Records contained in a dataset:
———
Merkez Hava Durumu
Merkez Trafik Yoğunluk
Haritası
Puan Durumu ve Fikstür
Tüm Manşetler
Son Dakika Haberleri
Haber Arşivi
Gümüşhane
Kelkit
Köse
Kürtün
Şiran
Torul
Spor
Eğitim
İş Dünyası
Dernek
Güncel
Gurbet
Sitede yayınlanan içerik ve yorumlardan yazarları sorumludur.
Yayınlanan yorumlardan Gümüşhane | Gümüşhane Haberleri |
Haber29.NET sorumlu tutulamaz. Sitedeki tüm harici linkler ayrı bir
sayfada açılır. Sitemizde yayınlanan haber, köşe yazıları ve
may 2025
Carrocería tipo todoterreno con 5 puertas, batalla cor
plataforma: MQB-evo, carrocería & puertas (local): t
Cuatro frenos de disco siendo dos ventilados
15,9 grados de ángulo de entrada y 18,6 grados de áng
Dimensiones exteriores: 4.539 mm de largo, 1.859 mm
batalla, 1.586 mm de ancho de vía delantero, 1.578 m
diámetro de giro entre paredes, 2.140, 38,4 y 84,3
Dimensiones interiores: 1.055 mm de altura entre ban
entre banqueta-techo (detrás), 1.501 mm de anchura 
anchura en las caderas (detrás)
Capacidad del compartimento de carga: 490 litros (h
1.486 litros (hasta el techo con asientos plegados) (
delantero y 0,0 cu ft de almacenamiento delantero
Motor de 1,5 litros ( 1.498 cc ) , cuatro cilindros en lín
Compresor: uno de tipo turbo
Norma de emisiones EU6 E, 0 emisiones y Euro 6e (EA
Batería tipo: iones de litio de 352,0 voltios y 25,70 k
———
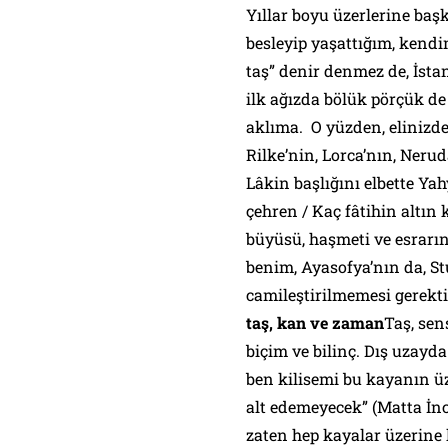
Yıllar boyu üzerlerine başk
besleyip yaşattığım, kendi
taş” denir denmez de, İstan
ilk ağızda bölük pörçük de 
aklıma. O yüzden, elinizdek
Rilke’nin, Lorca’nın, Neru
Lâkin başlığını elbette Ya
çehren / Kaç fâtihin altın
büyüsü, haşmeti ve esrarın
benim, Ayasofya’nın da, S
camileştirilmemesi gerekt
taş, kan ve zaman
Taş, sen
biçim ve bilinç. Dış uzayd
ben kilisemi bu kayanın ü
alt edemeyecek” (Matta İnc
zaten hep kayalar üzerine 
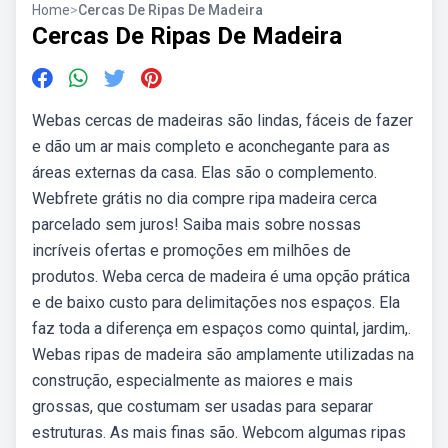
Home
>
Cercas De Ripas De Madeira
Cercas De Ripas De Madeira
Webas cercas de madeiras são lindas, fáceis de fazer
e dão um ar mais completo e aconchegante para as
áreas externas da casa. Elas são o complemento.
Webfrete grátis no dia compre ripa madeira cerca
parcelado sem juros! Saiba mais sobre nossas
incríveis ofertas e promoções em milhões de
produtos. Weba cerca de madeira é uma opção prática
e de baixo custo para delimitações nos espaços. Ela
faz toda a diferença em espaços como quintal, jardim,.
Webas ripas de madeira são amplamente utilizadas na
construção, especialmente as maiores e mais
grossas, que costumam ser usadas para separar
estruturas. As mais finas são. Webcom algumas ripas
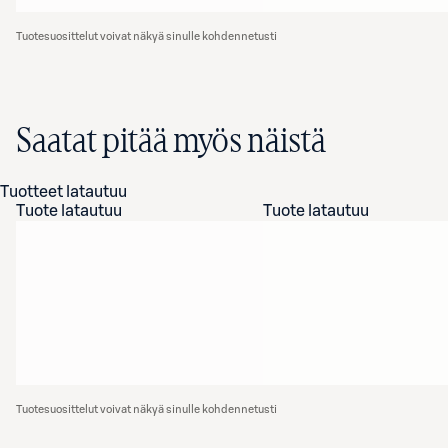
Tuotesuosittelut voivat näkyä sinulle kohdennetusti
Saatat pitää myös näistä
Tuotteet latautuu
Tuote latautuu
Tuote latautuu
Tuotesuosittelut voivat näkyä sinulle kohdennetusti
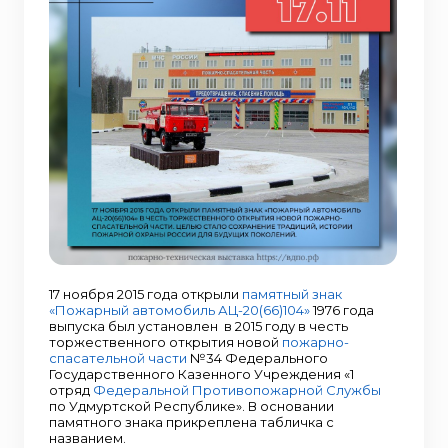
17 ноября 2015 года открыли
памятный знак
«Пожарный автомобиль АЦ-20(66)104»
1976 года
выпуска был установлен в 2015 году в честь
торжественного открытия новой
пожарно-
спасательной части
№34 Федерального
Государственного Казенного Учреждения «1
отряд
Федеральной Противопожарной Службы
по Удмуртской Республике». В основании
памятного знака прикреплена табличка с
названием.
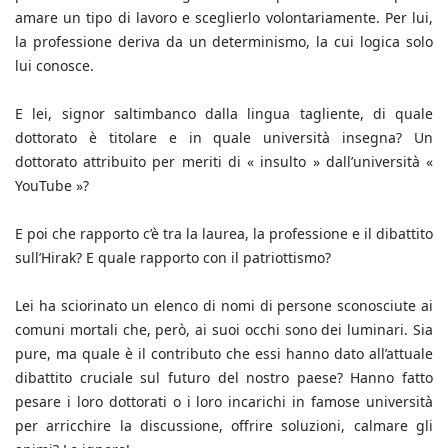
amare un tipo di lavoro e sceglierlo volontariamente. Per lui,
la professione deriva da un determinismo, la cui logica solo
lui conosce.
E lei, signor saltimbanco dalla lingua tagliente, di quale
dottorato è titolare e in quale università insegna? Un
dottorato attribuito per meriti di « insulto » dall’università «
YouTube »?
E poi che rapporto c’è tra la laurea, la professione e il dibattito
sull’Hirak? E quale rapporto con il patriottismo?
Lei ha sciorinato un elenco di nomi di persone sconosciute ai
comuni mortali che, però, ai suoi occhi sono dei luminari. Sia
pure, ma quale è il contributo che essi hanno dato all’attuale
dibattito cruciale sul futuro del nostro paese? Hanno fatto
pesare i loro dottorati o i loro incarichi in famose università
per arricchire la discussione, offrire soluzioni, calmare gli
———
Activity: Would you output only the span of the records above that opens with the line containing "çehren / Kaç fâtihin altın" and closes with the line containing "estruturas. As mais", ends included and pictures dropped?

Result of the task:
çehren / Kaç fâtihin altın
büyüsü, haşmeti ve esrarın
benim, Ayasofya’nın da, S
camileştirilmemesi gerekt
taş, kan ve zaman
Taş, sen
biçim ve bilinç. Dış uzayd
ben kilisemi bu kayanın ü
alt edemeyecek” (Matta İnc
zaten hep kayalar üzerine 
Home
>
Cercas De Ripas De Madeira
Cercas De Ripas De Madeira
Webas cercas de madeiras são lindas, fáceis de fazer
e dão um ar mais completo e aconchegante para as
áreas externas da casa. Elas são o complemento.
Webfrete grátis no dia compre ripa madeira cerca
parcelado sem juros! Saiba mais sobre nossas
incríveis ofertas e promoções em milhões de
produtos. Weba cerca de madeira é uma opção prática
e de baixo custo para delimitações nos espaços. Ela
faz toda a diferença em espaços como quintal, jardim,.
Webas ripas de madeira são amplamente utilizadas na
construção, especialmente as maiores e mais
grossas, que costumam ser usadas para separar
estruturas. As mais finas são. Webcom algumas ripas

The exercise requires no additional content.